At the start of each simulation (first 10 s) the top drive speed is linearly increased to the target speed. For the next 10 s, the target speed is maintained but the target normal force is not set to avoid any outward oscillation that could increase the tendency to stick–slip. After 20 s of simulation time, the drilling operation is started by setting the normal force to the target value.

At $\mathrm{RPM}=50$ the bit starts to drill into hard rock 1, causing stick–slip. As the contact with rock 2 increases due to the formation change (see positions 3 and 4), the bit tends towards a steady state. When the formation changes back to rock 1, the drill string becomes unstable again. At $\mathrm{RPM}=100$, the drill bit oscillates towards a steady state from the beginning to the end of the formation change.
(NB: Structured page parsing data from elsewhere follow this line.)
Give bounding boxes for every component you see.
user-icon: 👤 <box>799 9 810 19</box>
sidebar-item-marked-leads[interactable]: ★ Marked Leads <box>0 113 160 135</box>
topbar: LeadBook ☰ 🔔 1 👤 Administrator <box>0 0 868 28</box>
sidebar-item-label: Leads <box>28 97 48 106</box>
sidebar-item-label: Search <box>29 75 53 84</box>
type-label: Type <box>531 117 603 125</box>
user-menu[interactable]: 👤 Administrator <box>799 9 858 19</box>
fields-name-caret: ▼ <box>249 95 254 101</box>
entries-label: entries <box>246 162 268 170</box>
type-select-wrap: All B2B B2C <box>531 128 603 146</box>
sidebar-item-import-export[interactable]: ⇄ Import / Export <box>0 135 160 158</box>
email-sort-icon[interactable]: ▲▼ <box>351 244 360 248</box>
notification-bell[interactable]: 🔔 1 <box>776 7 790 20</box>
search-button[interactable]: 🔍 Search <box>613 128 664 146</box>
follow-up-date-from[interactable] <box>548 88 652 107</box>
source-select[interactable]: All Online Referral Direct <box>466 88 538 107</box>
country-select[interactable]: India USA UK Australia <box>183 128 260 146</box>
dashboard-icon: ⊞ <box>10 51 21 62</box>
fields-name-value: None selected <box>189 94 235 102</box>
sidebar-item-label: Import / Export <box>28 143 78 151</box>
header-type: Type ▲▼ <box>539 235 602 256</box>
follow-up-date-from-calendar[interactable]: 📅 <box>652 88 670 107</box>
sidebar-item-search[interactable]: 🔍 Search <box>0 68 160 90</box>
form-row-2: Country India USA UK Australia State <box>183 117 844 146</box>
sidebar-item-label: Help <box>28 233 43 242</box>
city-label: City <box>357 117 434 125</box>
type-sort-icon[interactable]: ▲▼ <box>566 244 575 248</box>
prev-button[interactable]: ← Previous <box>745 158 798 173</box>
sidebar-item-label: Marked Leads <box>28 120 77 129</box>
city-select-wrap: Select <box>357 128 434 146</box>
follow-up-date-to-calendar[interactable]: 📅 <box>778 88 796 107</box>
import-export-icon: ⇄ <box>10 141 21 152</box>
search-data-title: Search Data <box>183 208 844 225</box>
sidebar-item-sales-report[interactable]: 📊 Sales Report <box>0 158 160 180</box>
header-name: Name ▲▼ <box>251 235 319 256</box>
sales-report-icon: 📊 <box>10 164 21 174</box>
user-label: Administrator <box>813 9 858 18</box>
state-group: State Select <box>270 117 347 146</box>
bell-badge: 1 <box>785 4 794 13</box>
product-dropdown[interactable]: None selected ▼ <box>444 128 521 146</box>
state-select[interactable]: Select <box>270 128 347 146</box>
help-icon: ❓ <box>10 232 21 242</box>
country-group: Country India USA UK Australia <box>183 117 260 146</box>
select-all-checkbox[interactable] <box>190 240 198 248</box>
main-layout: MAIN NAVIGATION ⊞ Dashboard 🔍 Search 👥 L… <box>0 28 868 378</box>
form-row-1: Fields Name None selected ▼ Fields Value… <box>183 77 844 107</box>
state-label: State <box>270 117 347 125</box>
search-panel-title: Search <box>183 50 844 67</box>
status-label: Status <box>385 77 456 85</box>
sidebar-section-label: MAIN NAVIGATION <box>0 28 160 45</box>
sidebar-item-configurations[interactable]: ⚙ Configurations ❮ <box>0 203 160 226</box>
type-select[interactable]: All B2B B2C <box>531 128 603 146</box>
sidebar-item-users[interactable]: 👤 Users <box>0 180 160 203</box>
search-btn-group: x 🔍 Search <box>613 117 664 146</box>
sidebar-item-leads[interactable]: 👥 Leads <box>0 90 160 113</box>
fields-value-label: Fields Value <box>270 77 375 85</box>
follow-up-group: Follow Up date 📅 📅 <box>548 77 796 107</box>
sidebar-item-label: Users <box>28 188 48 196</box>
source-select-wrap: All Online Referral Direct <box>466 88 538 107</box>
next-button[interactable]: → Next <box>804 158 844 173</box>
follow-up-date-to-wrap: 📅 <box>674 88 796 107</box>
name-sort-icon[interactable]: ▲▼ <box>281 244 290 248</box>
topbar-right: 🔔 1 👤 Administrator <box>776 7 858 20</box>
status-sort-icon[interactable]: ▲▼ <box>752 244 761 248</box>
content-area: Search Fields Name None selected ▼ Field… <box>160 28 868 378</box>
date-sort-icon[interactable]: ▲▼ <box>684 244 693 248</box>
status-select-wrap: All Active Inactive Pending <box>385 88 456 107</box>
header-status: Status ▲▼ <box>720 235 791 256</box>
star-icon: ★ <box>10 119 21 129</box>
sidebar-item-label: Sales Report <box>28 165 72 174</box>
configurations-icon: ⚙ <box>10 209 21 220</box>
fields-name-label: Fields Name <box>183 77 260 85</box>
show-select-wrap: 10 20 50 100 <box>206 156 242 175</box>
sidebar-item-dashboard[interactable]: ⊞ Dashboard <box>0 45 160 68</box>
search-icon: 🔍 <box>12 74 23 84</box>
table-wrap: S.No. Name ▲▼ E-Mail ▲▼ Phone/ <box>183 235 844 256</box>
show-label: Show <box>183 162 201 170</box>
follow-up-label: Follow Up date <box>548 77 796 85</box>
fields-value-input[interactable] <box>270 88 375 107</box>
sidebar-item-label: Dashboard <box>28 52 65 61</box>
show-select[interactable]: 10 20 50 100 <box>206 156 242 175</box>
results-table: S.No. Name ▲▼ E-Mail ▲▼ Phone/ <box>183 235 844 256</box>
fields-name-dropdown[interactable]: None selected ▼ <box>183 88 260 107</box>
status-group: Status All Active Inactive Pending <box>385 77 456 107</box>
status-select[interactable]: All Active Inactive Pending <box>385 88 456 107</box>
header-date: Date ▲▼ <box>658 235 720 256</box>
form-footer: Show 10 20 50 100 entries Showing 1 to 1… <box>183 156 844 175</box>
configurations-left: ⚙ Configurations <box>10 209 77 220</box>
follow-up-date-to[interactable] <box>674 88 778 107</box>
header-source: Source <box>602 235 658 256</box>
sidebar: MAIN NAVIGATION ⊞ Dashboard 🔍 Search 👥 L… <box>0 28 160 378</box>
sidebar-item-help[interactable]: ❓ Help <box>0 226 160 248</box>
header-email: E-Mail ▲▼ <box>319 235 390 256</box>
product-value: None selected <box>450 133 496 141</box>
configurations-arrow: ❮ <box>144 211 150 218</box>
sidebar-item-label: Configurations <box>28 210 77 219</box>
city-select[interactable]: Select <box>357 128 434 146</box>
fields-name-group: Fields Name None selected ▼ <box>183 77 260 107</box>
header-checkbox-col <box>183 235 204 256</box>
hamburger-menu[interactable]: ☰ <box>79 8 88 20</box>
In the classical rigid-cylinder bit models, torsional stability depends, among other things, on only two operational parameters: normal force and bit rotational speed. As a result, corresponding stability maps are two-dimensional and transition phases during formation changes cannot be represented. In addition to normal forces and bit speed, the results of this case study show that we need a third dimension covering another operational parameter, namely the contact area between the bit and the rock, when drilling in inhomogeneities.

One of the advantages of the mesoscopic drill bit presented in this paper is that it allows the determination of torsional stability maps in inhomogeneous rock formations. To generate these maps, $F_{bit,z}$ and RPM are varied from 0 to 200 kN and from 0 to 250 rpm, respectively, with a fixed step (5 kN/rpm) and it is assumed that the drill bit is drilling in a fixed position from P1 to P6, see Figure 12.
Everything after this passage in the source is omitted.